Par Camille Robert, doctorante et chargée de cours en histoire à l’Université  du Québec à Montréal; coauteure du livre Travail invisible : portraits d’une lutte  féministe inachevée1

 

Le travail invisible touche généralement les femmes, en raison principalement des obligations familiales. Il s’agit d’une charge mentale qui n’est pas un problème récent, et qui représente seulement la pointe de l’iceberg!

Le travail invisible est insaisissable; ses formes et ses gestes sont inscrits dans les codes sociaux et dans la banalité du quotidien. Pour en tracer les frontières, on peut dire qu’il représente l’ensemble des activités de la vie humaine, tant biologiquement que socialement. On peut donc penser au travail domestique et familial, ainsi qu’à certaines formes de travail salarié dans les services, les soins ou l’éducation. Sans ces contributions, notre société ne fonctionnerait tout simplement pas.

Le travail domestique n’est pas nouveau. Au début du 20e siècle, de nombreuses femmes s’appuient sur leurs fonctions pour revendiquer de nouveaux droits. Plusieurs mouvements sont présents dans ces revendications. Au tournant des années 1960-1970, on commence à remettre en question l’affectation des femmes au seul rôle maternel. On affirme alors que le rôle de la femme et de l’épouse qui « prend soin » est un phénomène culturel plutôt que naturel qu’on leur a confié par l’éducation et la socialisation.

Une deuxième vague féministe s’est formée au cours de laquelle les militantes ont plutôt parlé d’oppression. La grande question qui s’est installée est : « Comment reconnaître le travail invisible des femmes? »

Des mesures ont été proposées pour répondre aux enjeux :

1.


La mise en place de certains services, tels que les garderies populaires gérées par des usagers, les cantines populaires, les buanderies populaires, etc.;

2.


La fixation d’un salaire pour le travail ménager. Cela était revendiqué par des groupes plutôt anticapitalistes. Mais la plupart des groupes féministes craignaient l’institutionnalisation du travail à la maison des femmes plutôt que la libération de cette obligation. Certaines méthodologies de calcul avaient tout de même été établies. L’idée a beaucoup circulé;

3.


Des réformes pour faciliter la garde des enfants, pour intégrer les femmes au marché du travail et à la vie politique et pour instaurer des programmes sociaux et des mesures fiscales par l’État.

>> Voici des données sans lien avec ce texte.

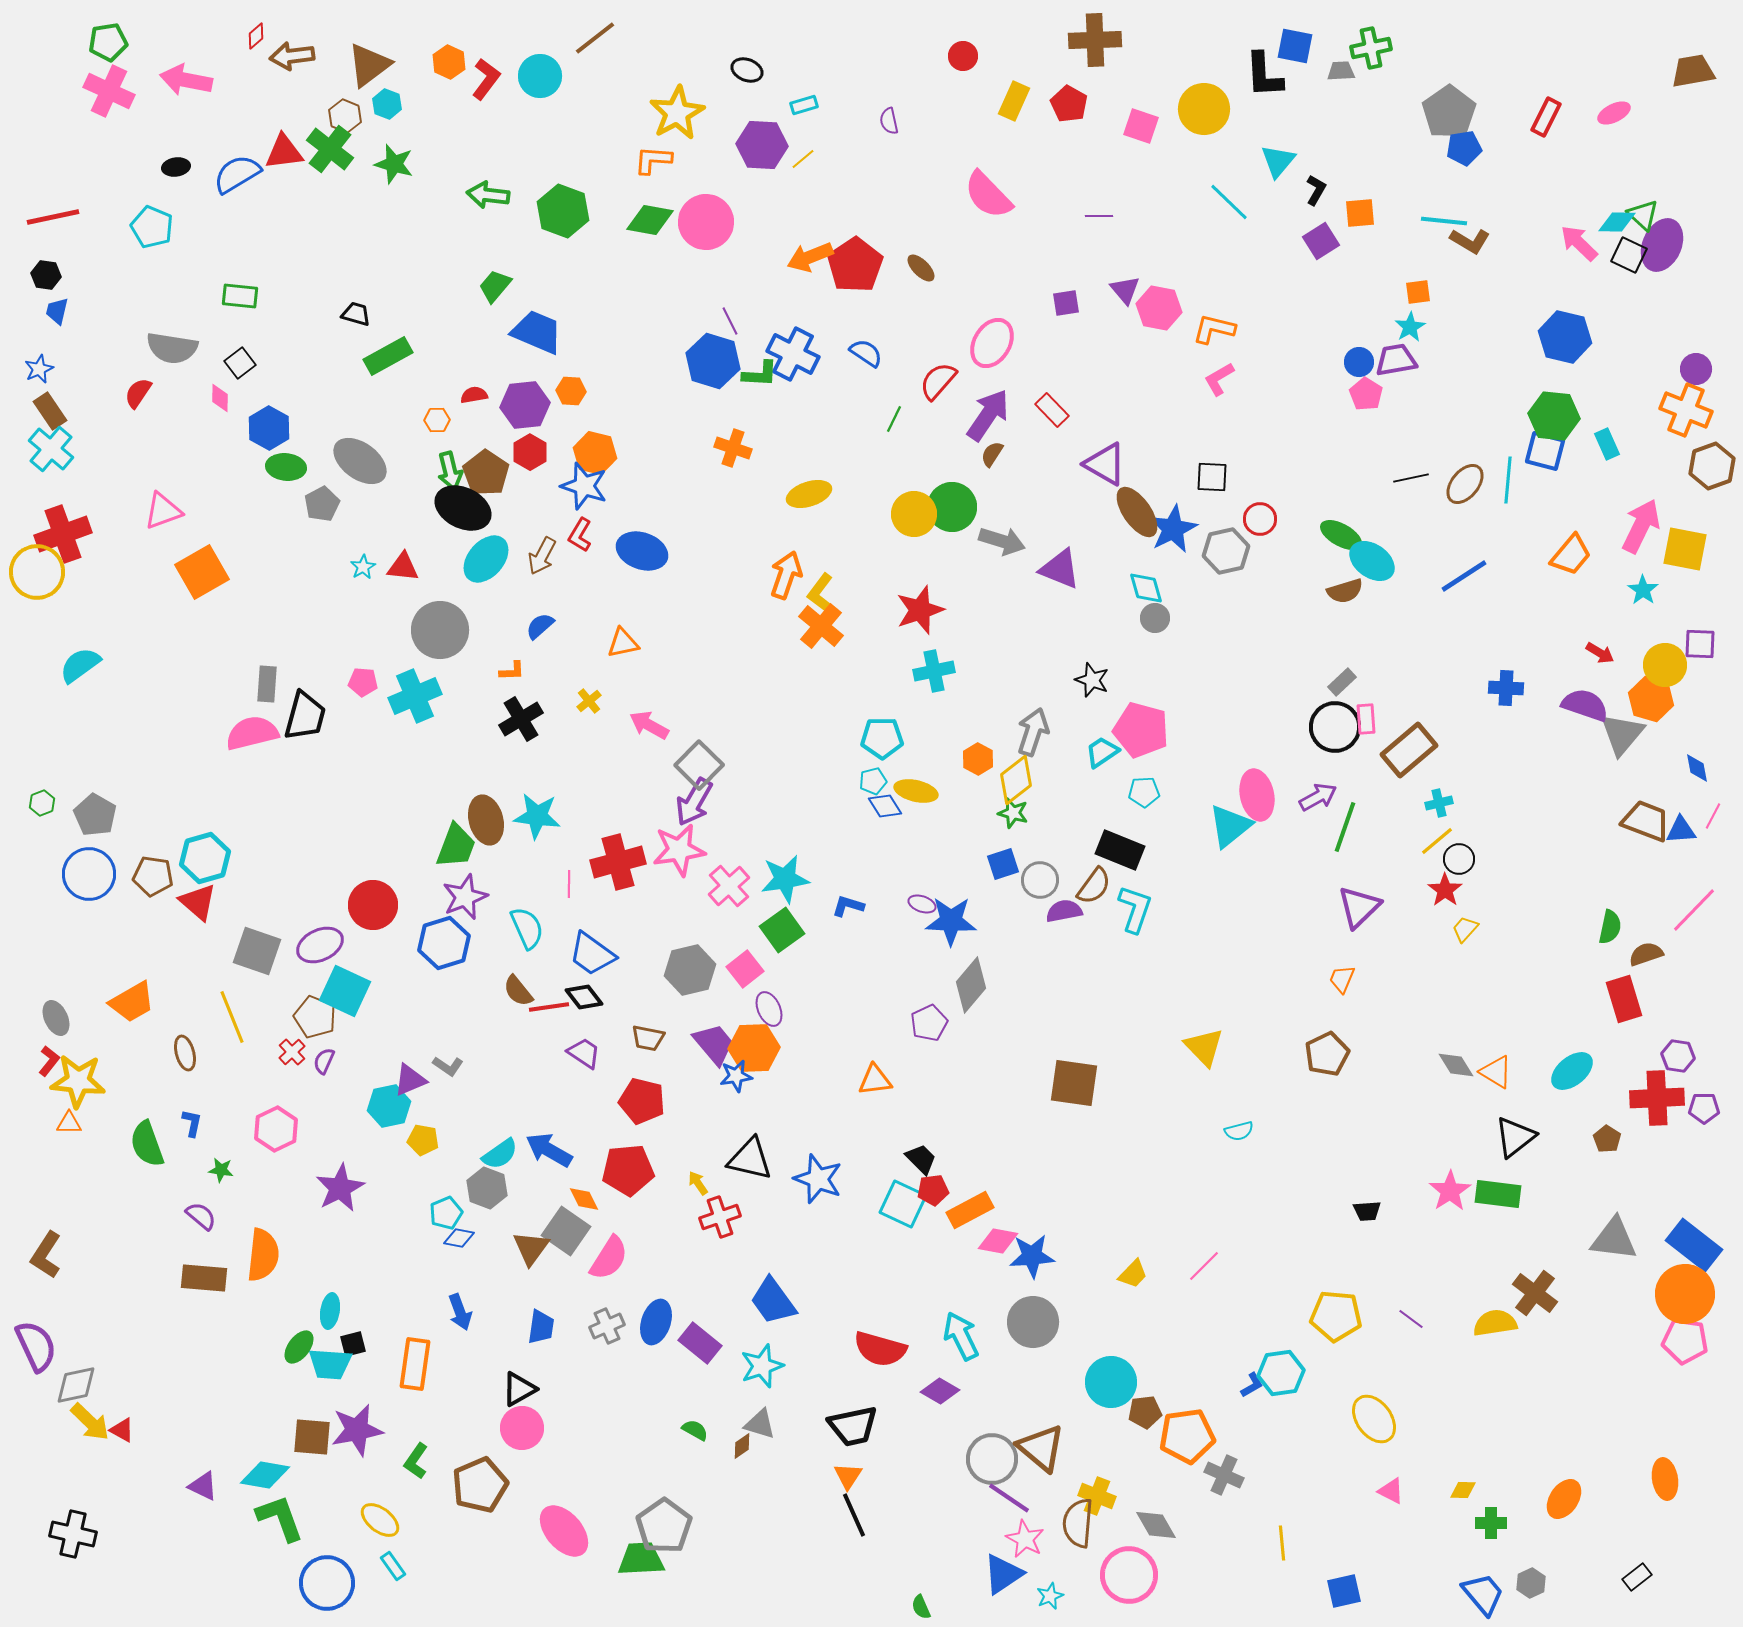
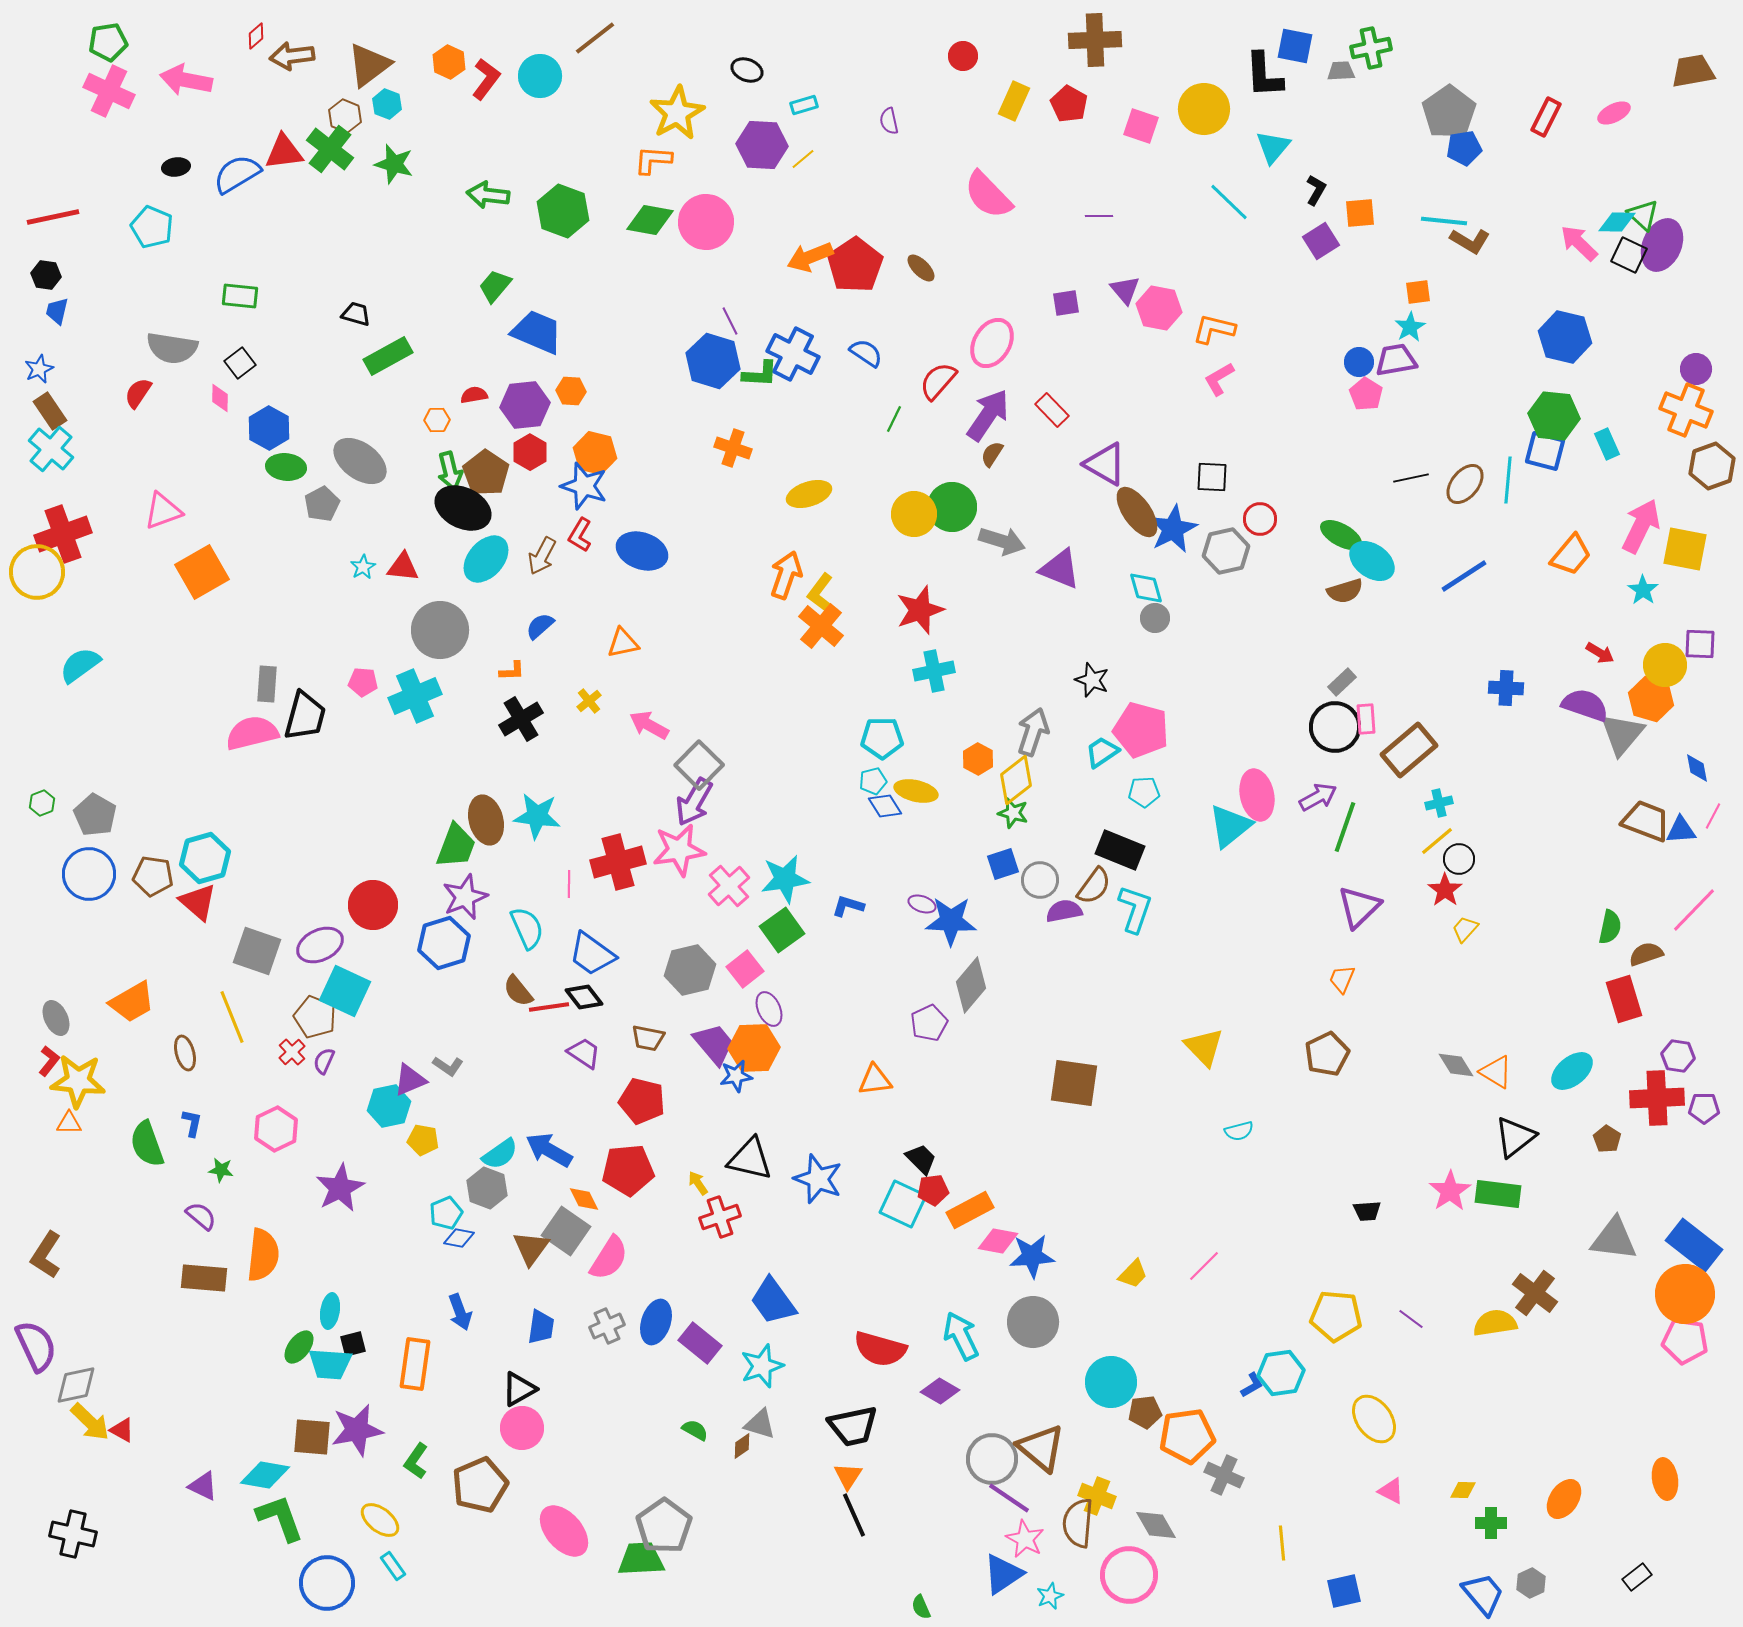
cyan triangle at (1278, 161): moved 5 px left, 14 px up
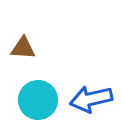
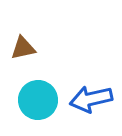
brown triangle: rotated 16 degrees counterclockwise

Des pistes présentées pour remettre le travail invisible au cœur des mobilisations d’aujourd’hui :

Refuser la coupure entre la production et la reproduction, et entre la sphère privée et la sphère publique. Pour les femmes, il s’agit d’un tout, à l’inverse de l’homme;

Envisager une pluralité de luttes : établir un front sur le travail invisible, qu’importe sa nature, et particulièrement lors de négociations collectives; s’intéresser à la reconnaissance du travail invisible, peu importe sa nature; remettre à l’avant-plan les gestes et les préoccupations de l’humanité qui sont trop souvent mis en arrière-plan. C’est d’ailleurs fondamental pour vivre dans une société plus équitable et plus saine;

Bâtir des mouvements sociaux « autoreproducteurs » et revoir les méthodes de mobilisation. Souvent, les mobilisations séparent les préoccupations de la sphère civile et privée. Prendre en considération les besoins des membres d’un mouvement social dans la manière de se mobiliser.

Pour conclure, la notion de travail invisible nous invite à prendre un temps d’arrêt pour revoir comment on mène nos mobilisations, et surtout nos vies. Les enjeux du travail invisible sont souvent détachés les uns des autres, et la tendance est de diviser les luttes et les intérêts. Il faut bâtir des relations au-delà des intérêts personnels et créer des liens de solidarité. 

 

1. Robert, Camille. Travail invisible : portraits d’une lutte féministe inachevée, Montréal, Éditions du remue-ménage, 2018, 200 p.